__TASK TO CARRY OUT__.
After locating the line with "Saite ir nepareiza" below, output it and each following line exactly, stopping after the line with "zum Warenkorb". No pictures.

* * *

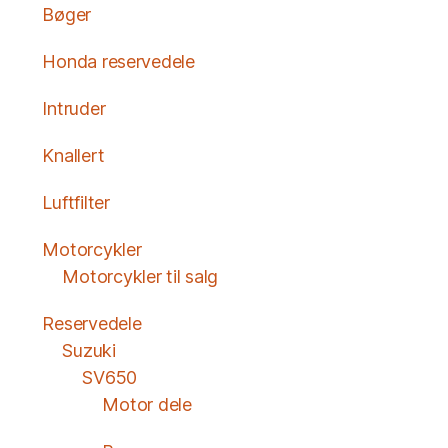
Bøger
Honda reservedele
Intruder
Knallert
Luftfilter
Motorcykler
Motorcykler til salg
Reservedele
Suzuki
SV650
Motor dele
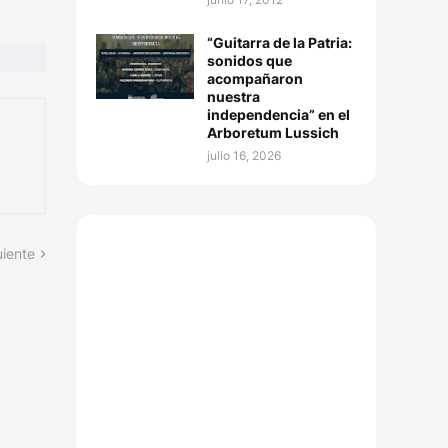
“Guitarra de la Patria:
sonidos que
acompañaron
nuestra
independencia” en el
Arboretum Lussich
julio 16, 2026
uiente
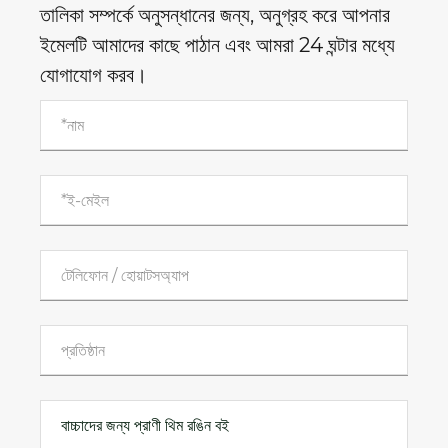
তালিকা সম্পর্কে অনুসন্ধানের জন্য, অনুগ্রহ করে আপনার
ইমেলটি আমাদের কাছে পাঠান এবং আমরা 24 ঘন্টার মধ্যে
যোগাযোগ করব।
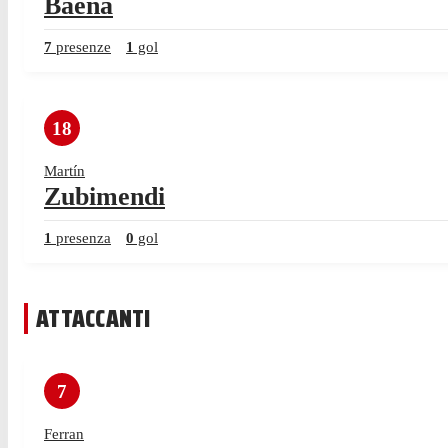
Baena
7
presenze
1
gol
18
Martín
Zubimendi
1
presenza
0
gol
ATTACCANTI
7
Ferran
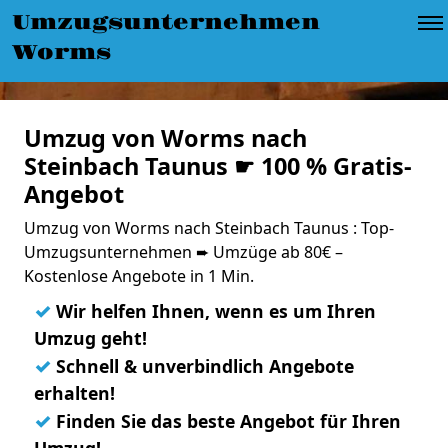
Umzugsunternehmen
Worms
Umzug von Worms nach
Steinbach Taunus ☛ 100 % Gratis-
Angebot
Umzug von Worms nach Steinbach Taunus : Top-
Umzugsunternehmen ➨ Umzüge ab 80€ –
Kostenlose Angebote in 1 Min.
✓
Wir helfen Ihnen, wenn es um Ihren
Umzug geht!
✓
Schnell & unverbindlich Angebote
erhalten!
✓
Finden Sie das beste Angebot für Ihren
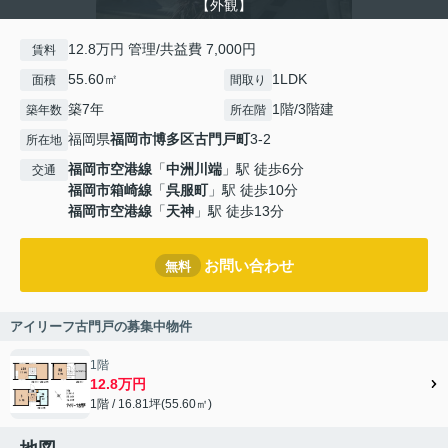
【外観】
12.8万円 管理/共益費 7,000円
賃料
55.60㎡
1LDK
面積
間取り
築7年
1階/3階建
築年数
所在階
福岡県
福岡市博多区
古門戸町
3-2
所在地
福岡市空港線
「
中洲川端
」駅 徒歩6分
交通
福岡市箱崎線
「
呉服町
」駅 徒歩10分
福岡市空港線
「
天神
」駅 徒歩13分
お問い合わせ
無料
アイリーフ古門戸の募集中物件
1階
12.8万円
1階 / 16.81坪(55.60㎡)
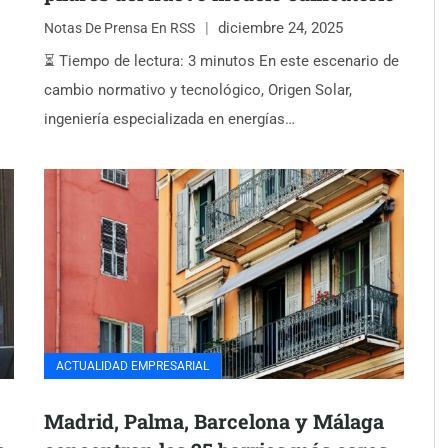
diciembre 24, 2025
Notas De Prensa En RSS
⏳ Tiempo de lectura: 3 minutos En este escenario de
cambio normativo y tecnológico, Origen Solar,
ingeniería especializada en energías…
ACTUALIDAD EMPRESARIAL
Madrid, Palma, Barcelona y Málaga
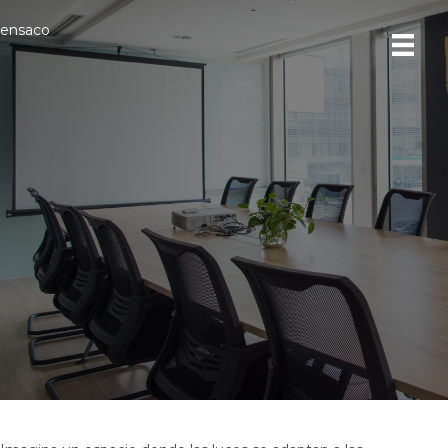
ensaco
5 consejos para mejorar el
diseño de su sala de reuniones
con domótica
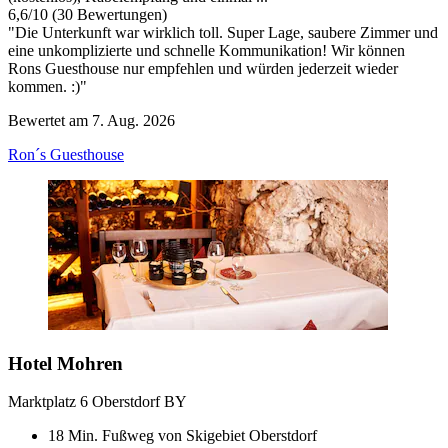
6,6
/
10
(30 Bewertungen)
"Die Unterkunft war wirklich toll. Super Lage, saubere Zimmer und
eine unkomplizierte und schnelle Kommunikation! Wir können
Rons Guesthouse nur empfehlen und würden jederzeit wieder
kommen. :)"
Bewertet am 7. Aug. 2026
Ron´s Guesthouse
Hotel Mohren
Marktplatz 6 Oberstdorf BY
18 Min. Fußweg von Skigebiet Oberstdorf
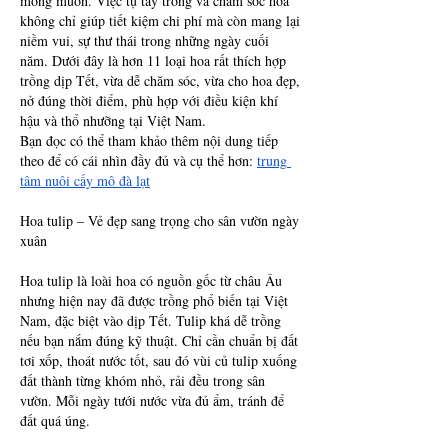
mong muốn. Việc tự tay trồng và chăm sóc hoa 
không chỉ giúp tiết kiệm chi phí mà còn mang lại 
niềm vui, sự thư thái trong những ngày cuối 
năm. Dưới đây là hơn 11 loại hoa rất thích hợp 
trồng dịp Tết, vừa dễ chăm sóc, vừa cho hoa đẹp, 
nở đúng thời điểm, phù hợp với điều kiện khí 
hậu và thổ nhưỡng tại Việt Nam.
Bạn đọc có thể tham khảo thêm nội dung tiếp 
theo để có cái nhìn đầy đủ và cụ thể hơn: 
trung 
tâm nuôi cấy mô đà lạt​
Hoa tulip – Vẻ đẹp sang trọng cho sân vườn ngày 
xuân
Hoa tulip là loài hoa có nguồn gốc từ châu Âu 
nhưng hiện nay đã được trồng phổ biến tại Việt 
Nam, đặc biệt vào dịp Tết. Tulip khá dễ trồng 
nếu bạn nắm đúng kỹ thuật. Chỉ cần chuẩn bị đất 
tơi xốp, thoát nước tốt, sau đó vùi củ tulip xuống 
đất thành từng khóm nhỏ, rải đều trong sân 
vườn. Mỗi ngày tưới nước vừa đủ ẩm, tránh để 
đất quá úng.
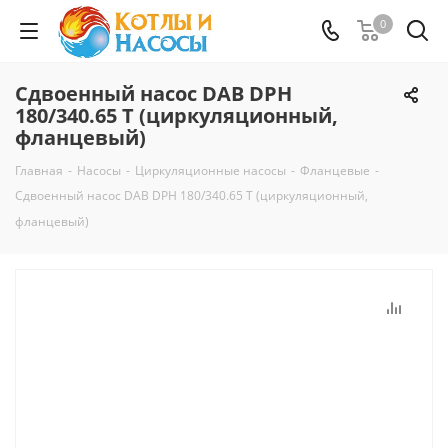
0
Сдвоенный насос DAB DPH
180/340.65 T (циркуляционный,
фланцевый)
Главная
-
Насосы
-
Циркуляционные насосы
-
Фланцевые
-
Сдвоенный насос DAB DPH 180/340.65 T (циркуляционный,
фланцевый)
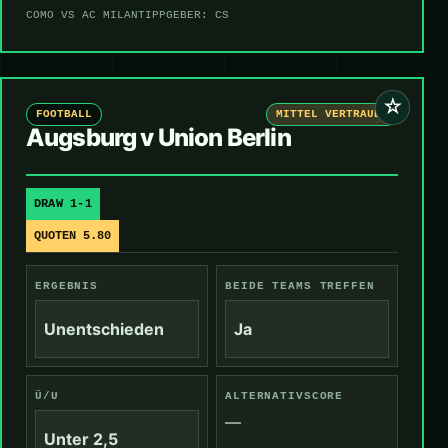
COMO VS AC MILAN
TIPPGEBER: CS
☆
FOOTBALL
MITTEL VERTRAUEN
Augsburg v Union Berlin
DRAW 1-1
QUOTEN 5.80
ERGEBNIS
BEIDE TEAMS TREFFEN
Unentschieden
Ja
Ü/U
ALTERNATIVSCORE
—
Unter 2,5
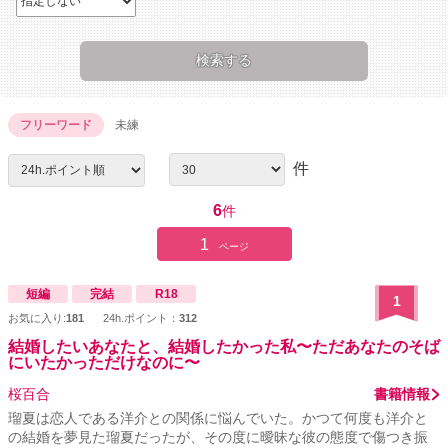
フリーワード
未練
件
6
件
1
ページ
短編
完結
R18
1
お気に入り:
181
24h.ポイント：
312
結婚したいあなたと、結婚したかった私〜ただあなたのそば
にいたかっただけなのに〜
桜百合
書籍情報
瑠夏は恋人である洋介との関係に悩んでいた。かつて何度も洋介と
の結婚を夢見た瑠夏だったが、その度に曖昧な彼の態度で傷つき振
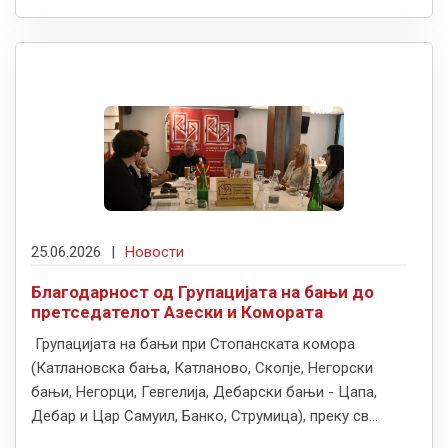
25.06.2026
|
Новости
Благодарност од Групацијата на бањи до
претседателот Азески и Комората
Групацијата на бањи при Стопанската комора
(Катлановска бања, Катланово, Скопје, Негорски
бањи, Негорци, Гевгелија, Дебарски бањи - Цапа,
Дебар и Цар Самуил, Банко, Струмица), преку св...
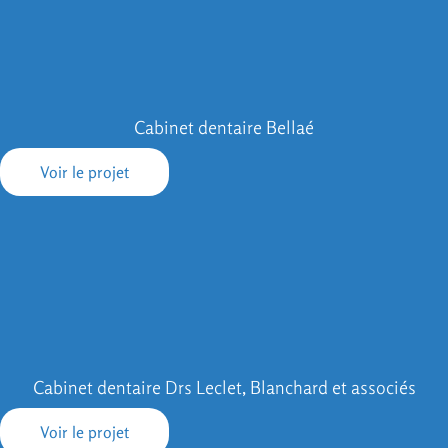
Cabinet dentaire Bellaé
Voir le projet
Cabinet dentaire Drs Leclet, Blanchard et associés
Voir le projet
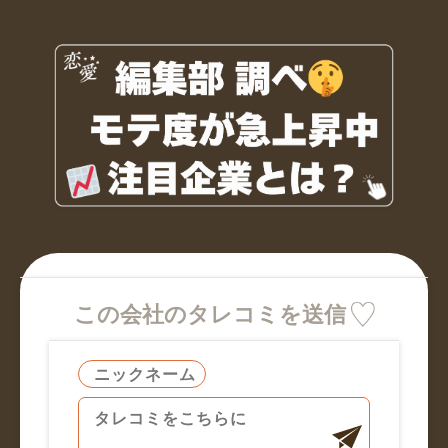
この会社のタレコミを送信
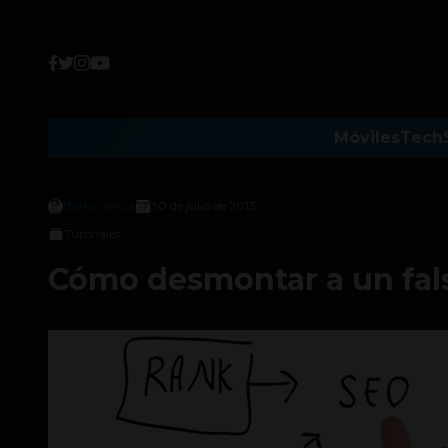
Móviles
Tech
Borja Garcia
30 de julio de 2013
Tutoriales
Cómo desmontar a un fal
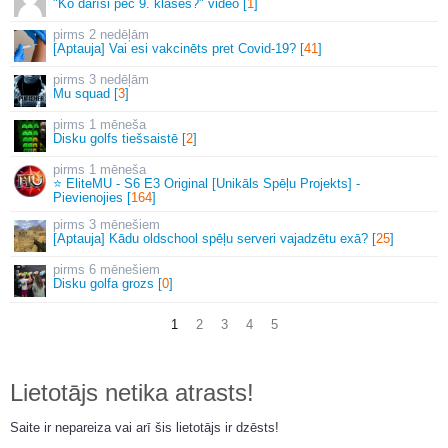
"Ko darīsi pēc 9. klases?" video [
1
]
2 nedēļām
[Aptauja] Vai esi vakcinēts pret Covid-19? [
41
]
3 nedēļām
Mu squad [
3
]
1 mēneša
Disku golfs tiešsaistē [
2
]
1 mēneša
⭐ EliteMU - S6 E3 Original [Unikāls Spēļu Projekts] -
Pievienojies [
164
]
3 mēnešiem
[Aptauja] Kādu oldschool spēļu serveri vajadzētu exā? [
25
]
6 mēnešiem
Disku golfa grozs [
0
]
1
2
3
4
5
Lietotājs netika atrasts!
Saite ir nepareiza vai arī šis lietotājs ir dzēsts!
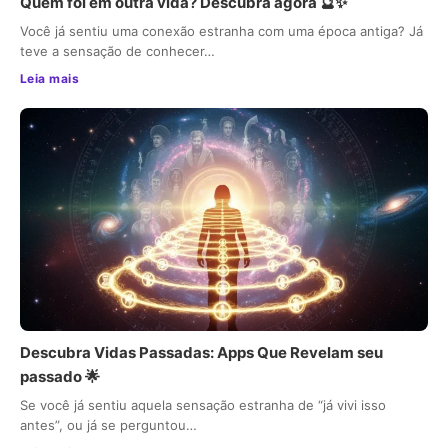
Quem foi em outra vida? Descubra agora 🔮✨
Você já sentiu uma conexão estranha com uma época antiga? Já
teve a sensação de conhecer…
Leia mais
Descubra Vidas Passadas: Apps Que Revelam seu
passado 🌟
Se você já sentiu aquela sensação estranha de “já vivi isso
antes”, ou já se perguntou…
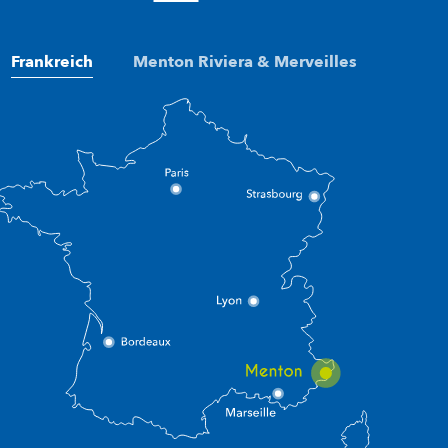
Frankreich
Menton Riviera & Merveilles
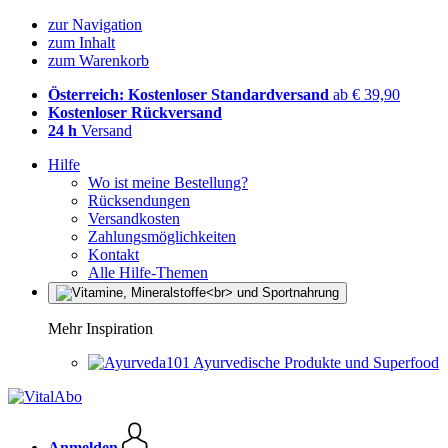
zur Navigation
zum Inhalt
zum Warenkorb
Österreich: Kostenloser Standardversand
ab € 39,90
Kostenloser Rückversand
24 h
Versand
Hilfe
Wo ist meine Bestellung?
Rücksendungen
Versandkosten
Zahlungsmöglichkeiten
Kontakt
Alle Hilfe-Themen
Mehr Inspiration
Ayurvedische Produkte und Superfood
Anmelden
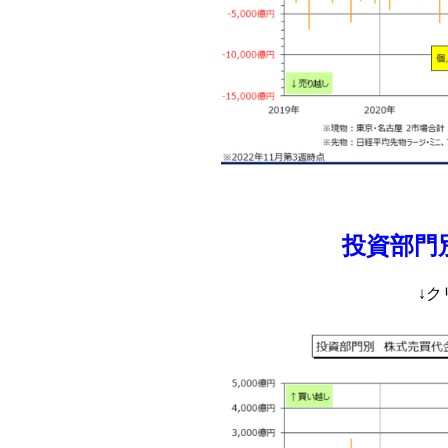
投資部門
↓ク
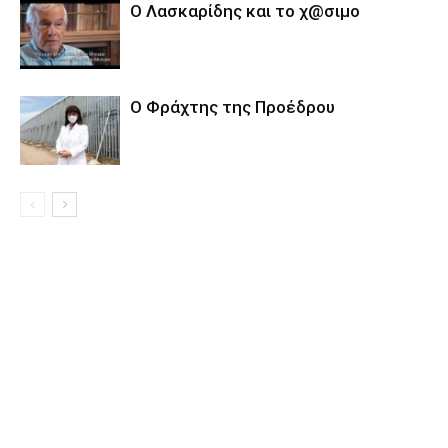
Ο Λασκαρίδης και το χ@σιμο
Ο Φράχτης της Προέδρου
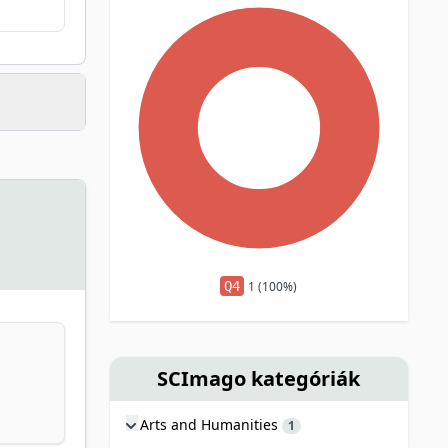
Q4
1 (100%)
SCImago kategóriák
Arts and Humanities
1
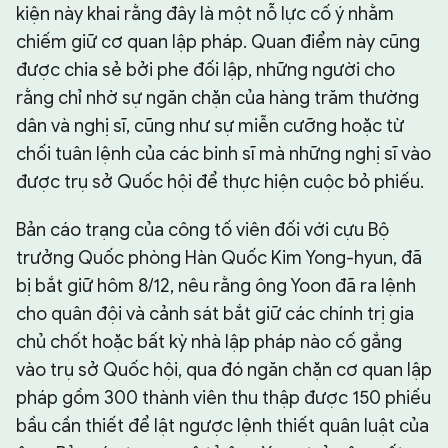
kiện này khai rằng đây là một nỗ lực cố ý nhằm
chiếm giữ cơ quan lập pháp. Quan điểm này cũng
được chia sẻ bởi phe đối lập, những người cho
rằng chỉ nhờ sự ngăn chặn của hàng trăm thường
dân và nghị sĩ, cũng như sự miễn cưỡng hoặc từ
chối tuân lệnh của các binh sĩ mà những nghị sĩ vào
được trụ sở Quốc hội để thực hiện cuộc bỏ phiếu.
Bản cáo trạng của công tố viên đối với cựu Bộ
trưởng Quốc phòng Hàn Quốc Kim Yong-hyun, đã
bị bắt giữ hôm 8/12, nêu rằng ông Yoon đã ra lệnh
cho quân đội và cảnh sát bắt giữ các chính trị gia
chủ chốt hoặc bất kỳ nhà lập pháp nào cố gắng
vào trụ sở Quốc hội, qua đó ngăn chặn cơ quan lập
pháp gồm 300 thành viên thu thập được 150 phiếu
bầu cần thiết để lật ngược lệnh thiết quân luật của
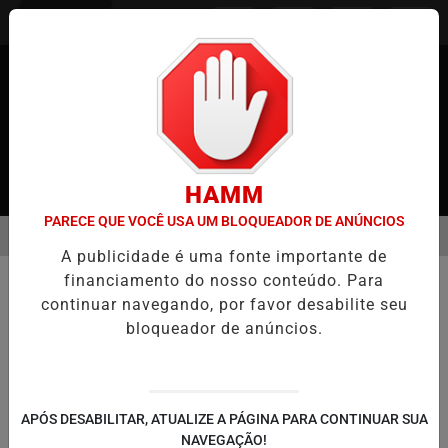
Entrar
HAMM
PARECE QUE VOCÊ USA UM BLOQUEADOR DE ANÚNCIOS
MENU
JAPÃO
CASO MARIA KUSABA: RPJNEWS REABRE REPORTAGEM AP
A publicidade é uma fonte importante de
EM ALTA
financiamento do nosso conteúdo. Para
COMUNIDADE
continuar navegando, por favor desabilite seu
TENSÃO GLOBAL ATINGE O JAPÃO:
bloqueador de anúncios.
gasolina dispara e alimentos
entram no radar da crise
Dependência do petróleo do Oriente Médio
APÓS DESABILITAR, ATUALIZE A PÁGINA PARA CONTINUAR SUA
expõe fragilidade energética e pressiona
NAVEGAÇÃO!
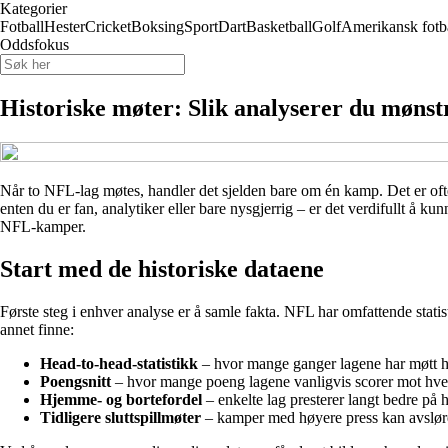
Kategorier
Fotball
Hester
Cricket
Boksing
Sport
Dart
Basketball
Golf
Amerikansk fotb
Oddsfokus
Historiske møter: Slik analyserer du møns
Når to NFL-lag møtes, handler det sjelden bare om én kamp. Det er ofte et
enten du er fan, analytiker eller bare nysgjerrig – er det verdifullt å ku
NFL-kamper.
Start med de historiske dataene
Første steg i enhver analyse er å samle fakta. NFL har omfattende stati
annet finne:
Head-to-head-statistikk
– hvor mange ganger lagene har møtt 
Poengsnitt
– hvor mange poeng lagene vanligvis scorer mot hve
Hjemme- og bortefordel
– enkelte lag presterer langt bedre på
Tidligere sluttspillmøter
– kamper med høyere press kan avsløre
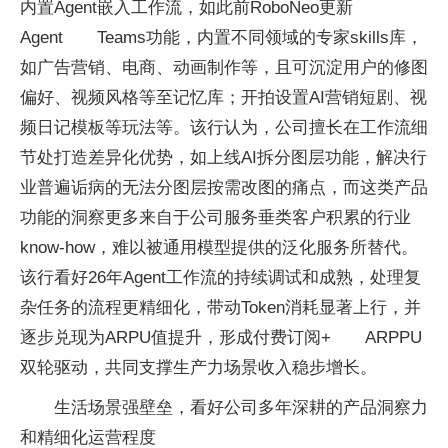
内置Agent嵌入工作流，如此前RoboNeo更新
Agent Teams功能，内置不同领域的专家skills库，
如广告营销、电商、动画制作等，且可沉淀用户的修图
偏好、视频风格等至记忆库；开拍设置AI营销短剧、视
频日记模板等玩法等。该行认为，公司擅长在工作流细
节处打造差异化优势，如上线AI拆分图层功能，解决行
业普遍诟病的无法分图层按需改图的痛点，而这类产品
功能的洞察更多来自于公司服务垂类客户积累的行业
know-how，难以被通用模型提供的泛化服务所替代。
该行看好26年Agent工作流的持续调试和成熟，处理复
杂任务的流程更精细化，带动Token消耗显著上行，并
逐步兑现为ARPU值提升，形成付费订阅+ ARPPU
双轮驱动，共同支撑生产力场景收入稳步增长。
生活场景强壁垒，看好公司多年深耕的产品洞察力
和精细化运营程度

* * *

__RESPONSE BOX__.
Saite ir nepareiza vai arī šis lietotājs ir dzēsts!
Quem foi em outra vida? Descubra agora 🔮✨
Você já sentiu uma conexão estranha com uma época antiga? Já
teve a sensação de conhecer…
Leia mais
Descubra Vidas Passadas: Apps Que Revelam seu
passado 🌟
Se você já sentiu aquela sensação estranha de “já vivi isso
antes”, ou já se perguntou…
Frankreich
Menton Riviera & Merveilles
zur Navigation
zum Inhalt
zum Warenkorb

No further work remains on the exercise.